Description of the task: Search term "haben": copy each line of the data containing it.

Input data:
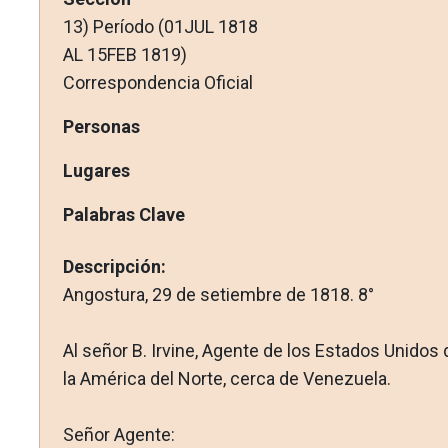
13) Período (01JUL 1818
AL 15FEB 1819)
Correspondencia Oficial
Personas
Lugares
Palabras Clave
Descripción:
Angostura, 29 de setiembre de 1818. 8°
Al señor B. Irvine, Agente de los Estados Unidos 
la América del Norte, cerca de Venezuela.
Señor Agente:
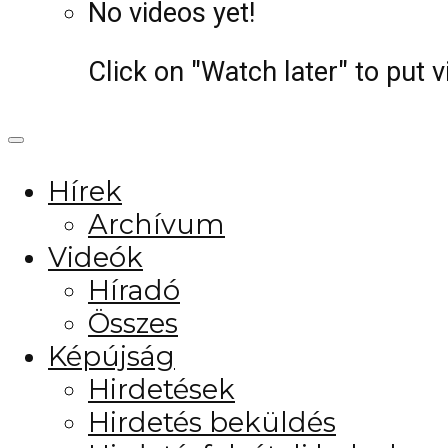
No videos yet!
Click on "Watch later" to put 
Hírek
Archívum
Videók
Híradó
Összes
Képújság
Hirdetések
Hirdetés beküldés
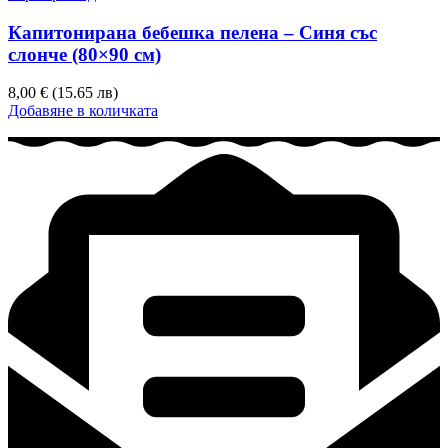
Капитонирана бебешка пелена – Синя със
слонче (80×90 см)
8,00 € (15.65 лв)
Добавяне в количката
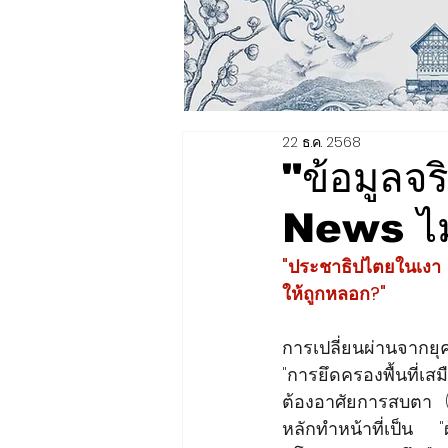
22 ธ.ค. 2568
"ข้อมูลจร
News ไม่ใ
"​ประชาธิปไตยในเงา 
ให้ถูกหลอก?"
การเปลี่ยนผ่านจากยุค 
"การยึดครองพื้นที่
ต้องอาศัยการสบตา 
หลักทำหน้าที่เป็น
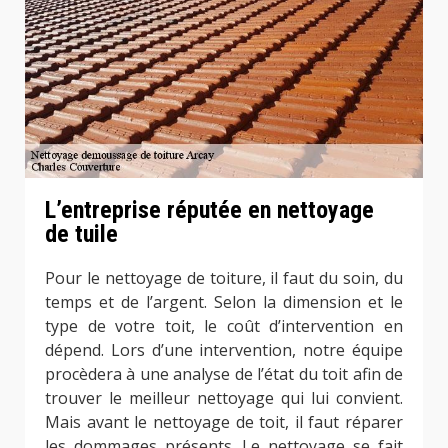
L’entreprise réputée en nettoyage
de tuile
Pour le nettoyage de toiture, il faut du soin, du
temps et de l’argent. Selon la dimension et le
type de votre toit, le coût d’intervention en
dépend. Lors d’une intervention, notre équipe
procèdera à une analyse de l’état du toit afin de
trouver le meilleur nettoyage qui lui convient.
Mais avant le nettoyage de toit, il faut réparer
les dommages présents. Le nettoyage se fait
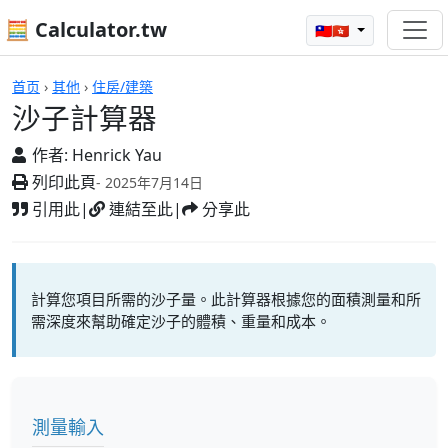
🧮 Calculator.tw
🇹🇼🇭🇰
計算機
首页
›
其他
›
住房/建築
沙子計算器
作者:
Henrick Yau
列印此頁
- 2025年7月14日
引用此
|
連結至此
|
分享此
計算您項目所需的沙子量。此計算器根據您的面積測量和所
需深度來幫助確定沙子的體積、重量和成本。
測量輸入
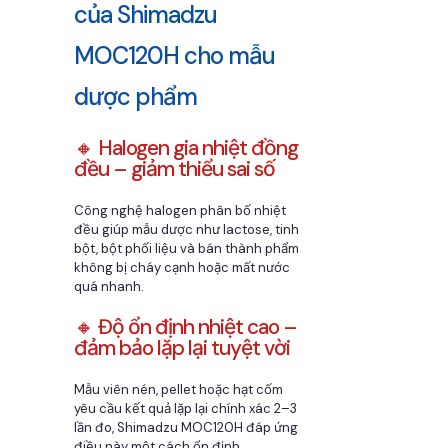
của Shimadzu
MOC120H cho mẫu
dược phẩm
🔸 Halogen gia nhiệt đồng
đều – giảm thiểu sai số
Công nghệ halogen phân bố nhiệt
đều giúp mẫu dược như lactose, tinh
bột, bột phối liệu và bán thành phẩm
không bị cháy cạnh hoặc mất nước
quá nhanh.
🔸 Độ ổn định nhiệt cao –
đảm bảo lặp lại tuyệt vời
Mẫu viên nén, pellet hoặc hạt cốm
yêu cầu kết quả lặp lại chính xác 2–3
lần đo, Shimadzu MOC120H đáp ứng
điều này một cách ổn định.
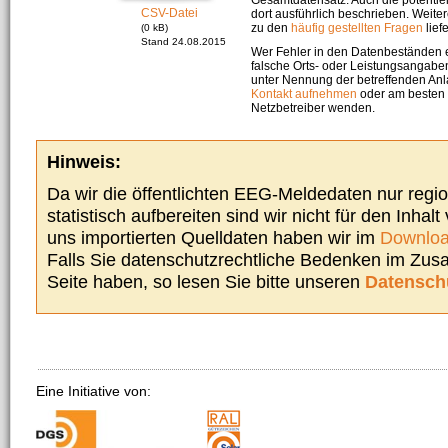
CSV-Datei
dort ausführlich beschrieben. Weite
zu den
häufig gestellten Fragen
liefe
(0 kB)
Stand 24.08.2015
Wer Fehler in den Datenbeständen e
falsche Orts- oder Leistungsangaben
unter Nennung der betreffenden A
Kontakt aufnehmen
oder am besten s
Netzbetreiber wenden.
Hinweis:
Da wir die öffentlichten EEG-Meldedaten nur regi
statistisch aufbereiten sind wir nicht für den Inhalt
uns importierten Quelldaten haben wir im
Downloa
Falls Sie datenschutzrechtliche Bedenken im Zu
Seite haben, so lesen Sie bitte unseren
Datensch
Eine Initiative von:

Task result:
uns importierten Quelldaten haben wir im
Seite haben, so lesen Sie bitte unseren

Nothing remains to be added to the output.